Sous le titre «Les acteurs politiques et le hirak en Algérie : le dilemme de la représentation», la politologue revient dans son étude, réalisée pour le compte de l’Institut pour les sciences sociales et la recherche sur l’Algérie (ISSRA), sur cette problématique de taille que de nombreux observateurs ont posée après la suspension, puis l’interdiction par la répression des marches du hirak.
Remontant jusqu’au début de la contestation populaire, elle souligne d’emblée le rejet du leadership au nom «Yetnahaw Ga3 !» (qu’ils dégagent tous). «Parmi les problématiques analysées pendant et après ce soulèvement, citons le rôle des acteurs. En filigrane de cet aspect, s’est posée la représentation qui est rapidement apparue comme une problématique centrale. En effet, dans les manifestations, les réseaux sociaux et les prises de parole, apparaît, dès les premières semaines, une forte animosité à l’encontre de toute forme de représentation et d’organisation. Que celle-ci concerne les partis politiques connus ou les symboles qui ont émergé à cette période», rappelle-t-elle.
Partant de ce fait, la politologue analyse les éléments objectifs et subjectifs ayant conduit à ce résultat, en l’occurrence la grave crise de représentation et de la représentativité en Algérie. Malgré l’émergence durant le hirak de figures politiques, dont certaines étaient déjà connues avant 2019 sur la scène politique, le mouvement, souligne-t-elle, est resté sans leader.
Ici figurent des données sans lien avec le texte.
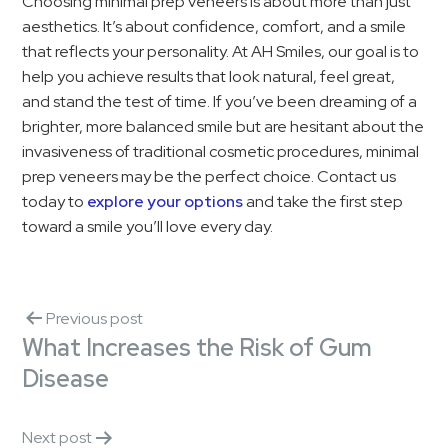
Choosing minimal prep veneers is about more than just
aesthetics. It’s about confidence, comfort, and a smile
that reflects your personality. At AH Smiles, our goal is to
help you achieve results that look natural, feel great,
and stand the test of time. If you’ve been dreaming of a
brighter, more balanced smile but are hesitant about the
invasiveness of traditional cosmetic procedures, minimal
prep veneers may be the perfect choice. Contact us
today to
explore your options
and take the first step
toward a smile you’ll love every day.
Previous post
What Increases the Risk of Gum
Disease
Next post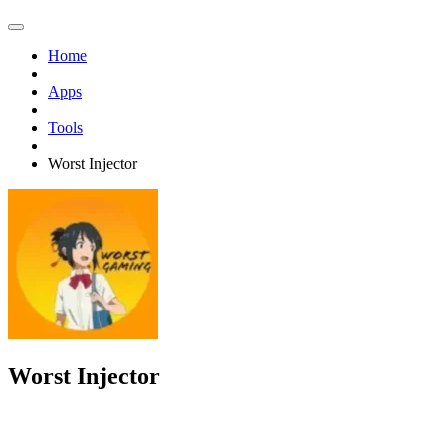
Home
Apps
Tools
Worst Injector
Worst Injector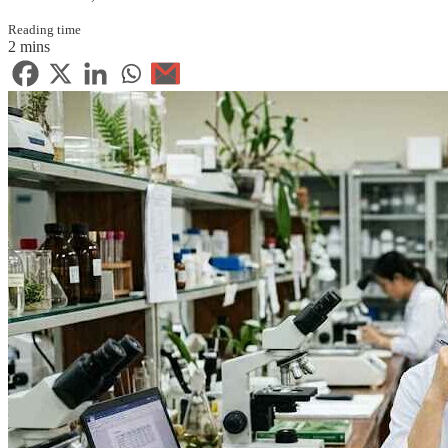
Reading time
2 mins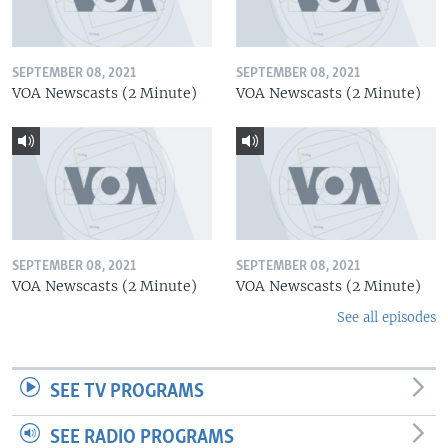
SEPTEMBER 08, 2021
SEPTEMBER 08, 2021
VOA Newscasts (2 Minute)
VOA Newscasts (2 Minute)
SEPTEMBER 08, 2021
SEPTEMBER 08, 2021
VOA Newscasts (2 Minute)
VOA Newscasts (2 Minute)
See all episodes
SEE TV PROGRAMS
SEE RADIO PROGRAMS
Et cela pour diverses raisons, dont particulièrement la politique des autorités «visant manifestement à prévenir l’émergence de forces organisées».
«Cette politique comprend des méthodes douces, telles que la récupération et la cooptation, mais aussi un arsenal répressif d’une intensité ascendante», relève-t-elle. Selon elle, les «termes de la problématique de la représentation ne sont pas dominés par les éléments classiquement admis dans les sociétés traditionnelles où le paternalisme, le charisme et le zaimisme sont dominants». «Même si l’absence d’un leader naturel a exacerbé la compétition entre les figures symboliques, le hirak a porté des symboles qui l’ont en même temps paralysé, neutralisant ainsi un quelconque leadership.
De façon assez surprenante, il semble, en effet, que le rejet de la représentation constaté dans le hirak soit non seulement lié aux accumulations historiques internes liées à l’absence de démocratie, mais également à la crise de la représentation constatée dans les régimes démocratiques», développe-t-elle.
la politologue conclut ainsi à une réalité handicapante qui serait, fort probablement, à l’origine de l’issue de ce mouvement. «Le hirak a implicitement remis en cause la représentation sans représentativité et imposé temporairement une distorsion paradoxale en termes de soumission à la conformité. Dans le hirak, la minorité (représentants) s’est soumise à la majorité (représentés)», précise-t-elle.